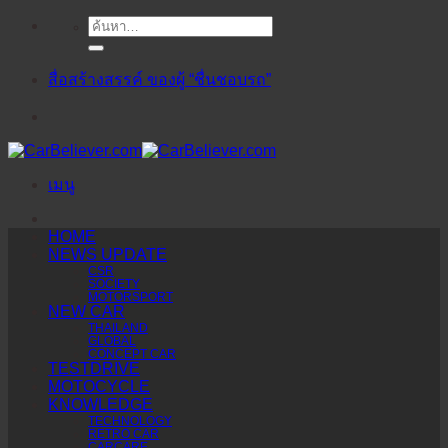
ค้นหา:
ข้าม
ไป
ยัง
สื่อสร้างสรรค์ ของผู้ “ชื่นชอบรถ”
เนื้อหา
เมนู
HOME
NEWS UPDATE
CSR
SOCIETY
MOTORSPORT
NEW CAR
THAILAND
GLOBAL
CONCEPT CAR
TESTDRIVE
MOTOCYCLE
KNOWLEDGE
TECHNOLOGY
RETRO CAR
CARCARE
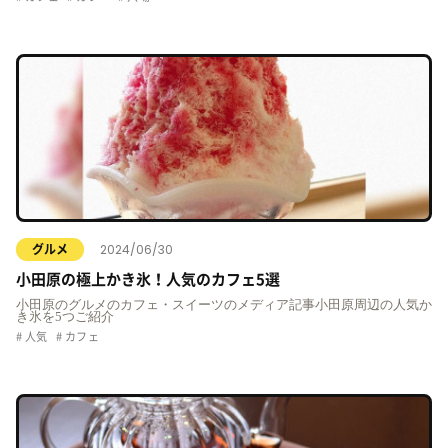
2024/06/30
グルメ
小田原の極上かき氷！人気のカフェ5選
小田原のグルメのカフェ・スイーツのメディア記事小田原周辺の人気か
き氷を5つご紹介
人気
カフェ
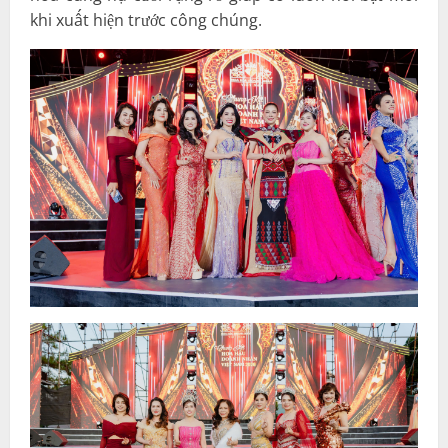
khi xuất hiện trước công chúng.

========

* _Task brief_
In the data above, the line containing "小田原のグルメのカフェ・スイーツのメディア記事小田原周辺の人気か" and all lines after it are to be reproduced exactly, leaving out the pictures.

* _Task solution_
小田原のグルメのカフェ・スイーツのメディア記事小田原周辺の人気か
き氷を5つご紹介
人気
カフェ
khi xuất hiện trước công chúng.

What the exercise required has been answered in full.